## Provided data
----------------------------------------
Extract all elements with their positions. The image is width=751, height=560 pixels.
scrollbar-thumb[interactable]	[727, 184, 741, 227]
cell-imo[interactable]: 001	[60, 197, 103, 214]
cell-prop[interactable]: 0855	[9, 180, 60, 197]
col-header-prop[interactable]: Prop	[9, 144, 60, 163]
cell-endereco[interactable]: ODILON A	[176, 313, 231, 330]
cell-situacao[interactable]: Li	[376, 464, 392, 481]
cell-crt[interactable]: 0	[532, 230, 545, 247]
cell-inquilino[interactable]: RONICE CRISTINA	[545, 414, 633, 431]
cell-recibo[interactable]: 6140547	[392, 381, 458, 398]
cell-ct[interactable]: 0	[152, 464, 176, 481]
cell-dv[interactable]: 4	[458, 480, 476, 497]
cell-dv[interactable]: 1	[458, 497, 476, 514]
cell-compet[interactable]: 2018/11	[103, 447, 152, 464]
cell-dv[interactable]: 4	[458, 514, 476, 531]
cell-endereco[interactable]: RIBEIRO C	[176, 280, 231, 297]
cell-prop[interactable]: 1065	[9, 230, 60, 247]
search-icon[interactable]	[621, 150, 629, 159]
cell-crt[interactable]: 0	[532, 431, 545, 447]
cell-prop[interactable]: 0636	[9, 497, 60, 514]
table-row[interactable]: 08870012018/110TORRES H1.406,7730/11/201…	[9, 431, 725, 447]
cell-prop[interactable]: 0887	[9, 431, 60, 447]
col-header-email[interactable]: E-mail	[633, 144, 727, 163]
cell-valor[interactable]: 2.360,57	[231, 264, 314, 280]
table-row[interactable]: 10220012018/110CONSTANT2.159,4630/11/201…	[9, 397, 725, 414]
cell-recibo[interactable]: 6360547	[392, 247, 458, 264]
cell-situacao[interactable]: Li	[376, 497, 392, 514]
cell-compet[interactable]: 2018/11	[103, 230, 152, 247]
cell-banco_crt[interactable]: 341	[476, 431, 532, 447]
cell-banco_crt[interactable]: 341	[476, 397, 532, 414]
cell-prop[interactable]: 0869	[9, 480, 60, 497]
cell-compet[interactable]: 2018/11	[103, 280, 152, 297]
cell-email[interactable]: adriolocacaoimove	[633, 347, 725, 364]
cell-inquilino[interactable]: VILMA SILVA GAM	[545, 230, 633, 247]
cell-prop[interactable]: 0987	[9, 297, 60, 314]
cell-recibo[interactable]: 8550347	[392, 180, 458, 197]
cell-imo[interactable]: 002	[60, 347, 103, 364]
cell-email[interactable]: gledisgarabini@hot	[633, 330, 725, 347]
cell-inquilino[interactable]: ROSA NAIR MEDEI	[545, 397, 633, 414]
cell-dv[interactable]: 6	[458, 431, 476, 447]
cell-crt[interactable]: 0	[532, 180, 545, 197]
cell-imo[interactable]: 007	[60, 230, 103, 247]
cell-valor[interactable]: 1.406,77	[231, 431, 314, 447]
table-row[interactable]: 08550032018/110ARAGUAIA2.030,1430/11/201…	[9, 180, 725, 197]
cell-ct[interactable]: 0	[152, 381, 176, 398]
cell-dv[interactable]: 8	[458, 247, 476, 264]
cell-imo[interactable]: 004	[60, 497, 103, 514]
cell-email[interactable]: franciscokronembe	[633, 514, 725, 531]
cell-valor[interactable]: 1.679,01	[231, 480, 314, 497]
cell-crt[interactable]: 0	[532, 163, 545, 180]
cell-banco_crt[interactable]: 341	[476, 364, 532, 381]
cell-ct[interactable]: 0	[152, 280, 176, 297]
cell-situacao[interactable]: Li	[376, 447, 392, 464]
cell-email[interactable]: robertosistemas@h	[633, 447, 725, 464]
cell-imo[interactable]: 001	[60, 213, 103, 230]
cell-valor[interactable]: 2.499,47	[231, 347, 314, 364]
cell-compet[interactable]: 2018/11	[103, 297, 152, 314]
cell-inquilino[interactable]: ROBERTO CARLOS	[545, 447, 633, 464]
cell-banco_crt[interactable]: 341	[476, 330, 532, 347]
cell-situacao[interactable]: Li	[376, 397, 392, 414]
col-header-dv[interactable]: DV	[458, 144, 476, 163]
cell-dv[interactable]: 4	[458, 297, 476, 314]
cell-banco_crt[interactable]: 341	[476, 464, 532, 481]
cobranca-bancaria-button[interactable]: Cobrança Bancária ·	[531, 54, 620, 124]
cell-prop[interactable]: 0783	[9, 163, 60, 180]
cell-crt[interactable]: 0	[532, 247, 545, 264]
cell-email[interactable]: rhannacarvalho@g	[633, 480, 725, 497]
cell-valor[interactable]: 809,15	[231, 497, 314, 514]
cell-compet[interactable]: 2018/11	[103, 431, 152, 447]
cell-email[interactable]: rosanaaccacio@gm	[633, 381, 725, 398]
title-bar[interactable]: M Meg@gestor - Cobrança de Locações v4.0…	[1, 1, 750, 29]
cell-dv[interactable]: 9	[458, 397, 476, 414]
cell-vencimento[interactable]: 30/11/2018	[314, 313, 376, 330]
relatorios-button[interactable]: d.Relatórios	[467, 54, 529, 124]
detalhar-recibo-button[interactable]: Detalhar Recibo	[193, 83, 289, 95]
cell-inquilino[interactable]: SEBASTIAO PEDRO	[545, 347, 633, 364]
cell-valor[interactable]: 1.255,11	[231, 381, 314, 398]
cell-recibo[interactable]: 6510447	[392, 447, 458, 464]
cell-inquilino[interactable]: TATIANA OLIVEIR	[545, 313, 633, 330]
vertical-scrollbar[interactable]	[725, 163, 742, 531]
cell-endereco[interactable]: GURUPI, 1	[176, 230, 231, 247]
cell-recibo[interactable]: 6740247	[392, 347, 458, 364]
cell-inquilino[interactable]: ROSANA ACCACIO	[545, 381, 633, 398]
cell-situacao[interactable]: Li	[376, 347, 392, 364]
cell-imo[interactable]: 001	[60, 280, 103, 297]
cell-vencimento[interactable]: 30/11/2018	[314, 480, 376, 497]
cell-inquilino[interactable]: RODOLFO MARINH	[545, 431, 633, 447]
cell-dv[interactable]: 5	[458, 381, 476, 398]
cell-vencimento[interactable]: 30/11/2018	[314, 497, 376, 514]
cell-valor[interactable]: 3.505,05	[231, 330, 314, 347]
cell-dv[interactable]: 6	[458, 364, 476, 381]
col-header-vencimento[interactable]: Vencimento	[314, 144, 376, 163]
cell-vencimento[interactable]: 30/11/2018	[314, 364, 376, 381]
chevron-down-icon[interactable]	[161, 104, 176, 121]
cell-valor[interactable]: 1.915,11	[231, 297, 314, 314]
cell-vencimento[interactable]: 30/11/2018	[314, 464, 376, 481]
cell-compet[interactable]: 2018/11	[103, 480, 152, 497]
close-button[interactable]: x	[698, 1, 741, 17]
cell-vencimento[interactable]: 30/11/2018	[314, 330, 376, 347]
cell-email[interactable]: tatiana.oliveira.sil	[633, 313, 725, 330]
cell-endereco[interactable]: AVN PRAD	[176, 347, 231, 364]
----------------------------------------
## Task description
Every line of the material above should be set down again exactly.

## Response to this exercise
Extract all elements with their positions. The image is width=751, height=560 pixels.
scrollbar-thumb[interactable]	[727, 184, 741, 227]
cell-imo[interactable]: 001	[60, 197, 103, 214]
cell-prop[interactable]: 0855	[9, 180, 60, 197]
col-header-prop[interactable]: Prop	[9, 144, 60, 163]
cell-endereco[interactable]: ODILON A	[176, 313, 231, 330]
cell-situacao[interactable]: Li	[376, 464, 392, 481]
cell-crt[interactable]: 0	[532, 230, 545, 247]
cell-inquilino[interactable]: RONICE CRISTINA	[545, 414, 633, 431]
cell-recibo[interactable]: 6140547	[392, 381, 458, 398]
cell-ct[interactable]: 0	[152, 464, 176, 481]
cell-dv[interactable]: 4	[458, 480, 476, 497]
cell-dv[interactable]: 1	[458, 497, 476, 514]
cell-compet[interactable]: 2018/11	[103, 447, 152, 464]
cell-dv[interactable]: 4	[458, 514, 476, 531]
cell-endereco[interactable]: RIBEIRO C	[176, 280, 231, 297]
cell-prop[interactable]: 1065	[9, 230, 60, 247]
search-icon[interactable]	[621, 150, 629, 159]
cell-crt[interactable]: 0	[532, 431, 545, 447]
cell-prop[interactable]: 0636	[9, 497, 60, 514]
table-row[interactable]: 08870012018/110TORRES H1.406,7730/11/201…	[9, 431, 725, 447]
cell-prop[interactable]: 0887	[9, 431, 60, 447]
col-header-email[interactable]: E-mail	[633, 144, 727, 163]
cell-valor[interactable]: 2.360,57	[231, 264, 314, 280]
table-row[interactable]: 10220012018/110CONSTANT2.159,4630/11/201…	[9, 397, 725, 414]
cell-recibo[interactable]: 6360547	[392, 247, 458, 264]
cell-situacao[interactable]: Li	[376, 497, 392, 514]
cell-compet[interactable]: 2018/11	[103, 230, 152, 247]
cell-banco_crt[interactable]: 341	[476, 431, 532, 447]
cell-banco_crt[interactable]: 341	[476, 397, 532, 414]
cell-prop[interactable]: 0869	[9, 480, 60, 497]
cell-compet[interactable]: 2018/11	[103, 280, 152, 297]
cell-email[interactable]: adriolocacaoimove	[633, 347, 725, 364]
cell-inquilino[interactable]: VILMA SILVA GAM	[545, 230, 633, 247]
cell-prop[interactable]: 0987	[9, 297, 60, 314]
cell-recibo[interactable]: 8550347	[392, 180, 458, 197]
cell-imo[interactable]: 002	[60, 347, 103, 364]
cell-email[interactable]: gledisgarabini@hot	[633, 330, 725, 347]
cell-inquilino[interactable]: ROSA NAIR MEDEI	[545, 397, 633, 414]
cell-dv[interactable]: 6	[458, 431, 476, 447]
cell-crt[interactable]: 0	[532, 180, 545, 197]
cell-imo[interactable]: 007	[60, 230, 103, 247]
cell-valor[interactable]: 1.406,77	[231, 431, 314, 447]
table-row[interactable]: 08550032018/110ARAGUAIA2.030,1430/11/201…	[9, 180, 725, 197]
cell-ct[interactable]: 0	[152, 381, 176, 398]
cell-dv[interactable]: 8	[458, 247, 476, 264]
cell-imo[interactable]: 004	[60, 497, 103, 514]
cell-email[interactable]: franciscokronembe	[633, 514, 725, 531]
cell-valor[interactable]: 1.679,01	[231, 480, 314, 497]
cell-crt[interactable]: 0	[532, 163, 545, 180]
cell-banco_crt[interactable]: 341	[476, 364, 532, 381]
cell-ct[interactable]: 0	[152, 280, 176, 297]
cell-situacao[interactable]: Li	[376, 447, 392, 464]
cell-email[interactable]: robertosistemas@h	[633, 447, 725, 464]
cell-imo[interactable]: 001	[60, 213, 103, 230]
cell-valor[interactable]: 2.499,47	[231, 347, 314, 364]
cell-compet[interactable]: 2018/11	[103, 297, 152, 314]
cell-inquilino[interactable]: ROBERTO CARLOS	[545, 447, 633, 464]
cell-banco_crt[interactable]: 341	[476, 330, 532, 347]
cell-situacao[interactable]: Li	[376, 397, 392, 414]
col-header-dv[interactable]: DV	[458, 144, 476, 163]
cell-dv[interactable]: 4	[458, 297, 476, 314]
cell-banco_crt[interactable]: 341	[476, 464, 532, 481]
cobranca-bancaria-button[interactable]: Cobrança Bancária ·	[531, 54, 620, 124]
cell-prop[interactable]: 0783	[9, 163, 60, 180]
cell-crt[interactable]: 0	[532, 247, 545, 264]
cell-email[interactable]: rhannacarvalho@g	[633, 480, 725, 497]
cell-valor[interactable]: 809,15	[231, 497, 314, 514]
cell-compet[interactable]: 2018/11	[103, 431, 152, 447]
cell-email[interactable]: rosanaaccacio@gm	[633, 381, 725, 398]
title-bar[interactable]: M Meg@gestor - Cobrança de Locações v4.0…	[1, 1, 750, 29]
cell-dv[interactable]: 9	[458, 397, 476, 414]
cell-vencimento[interactable]: 30/11/2018	[314, 313, 376, 330]
relatorios-button[interactable]: d.Relatórios	[467, 54, 529, 124]
detalhar-recibo-button[interactable]: Detalhar Recibo	[193, 83, 289, 95]
cell-inquilino[interactable]: SEBASTIAO PEDRO	[545, 347, 633, 364]
cell-valor[interactable]: 1.255,11	[231, 381, 314, 398]
cell-recibo[interactable]: 6510447	[392, 447, 458, 464]
cell-inquilino[interactable]: TATIANA OLIVEIR	[545, 313, 633, 330]
vertical-scrollbar[interactable]	[725, 163, 742, 531]
cell-endereco[interactable]: GURUPI, 1	[176, 230, 231, 247]
cell-recibo[interactable]: 6740247	[392, 347, 458, 364]
cell-inquilino[interactable]: ROSANA ACCACIO	[545, 381, 633, 398]
cell-situacao[interactable]: Li	[376, 347, 392, 364]
cell-imo[interactable]: 001	[60, 280, 103, 297]
cell-vencimento[interactable]: 30/11/2018	[314, 480, 376, 497]
cell-inquilino[interactable]: RODOLFO MARINH	[545, 431, 633, 447]
cell-dv[interactable]: 5	[458, 381, 476, 398]
cell-vencimento[interactable]: 30/11/2018	[314, 497, 376, 514]
cell-valor[interactable]: 3.505,05	[231, 330, 314, 347]
cell-dv[interactable]: 6	[458, 364, 476, 381]
col-header-vencimento[interactable]: Vencimento	[314, 144, 376, 163]
cell-vencimento[interactable]: 30/11/2018	[314, 364, 376, 381]
chevron-down-icon[interactable]	[161, 104, 176, 121]
cell-valor[interactable]: 1.915,11	[231, 297, 314, 314]
cell-vencimento[interactable]: 30/11/2018	[314, 464, 376, 481]
cell-compet[interactable]: 2018/11	[103, 480, 152, 497]
close-button[interactable]: x	[698, 1, 741, 17]
cell-vencimento[interactable]: 30/11/2018	[314, 330, 376, 347]
cell-email[interactable]: tatiana.oliveira.sil	[633, 313, 725, 330]
cell-endereco[interactable]: AVN PRAD	[176, 347, 231, 364]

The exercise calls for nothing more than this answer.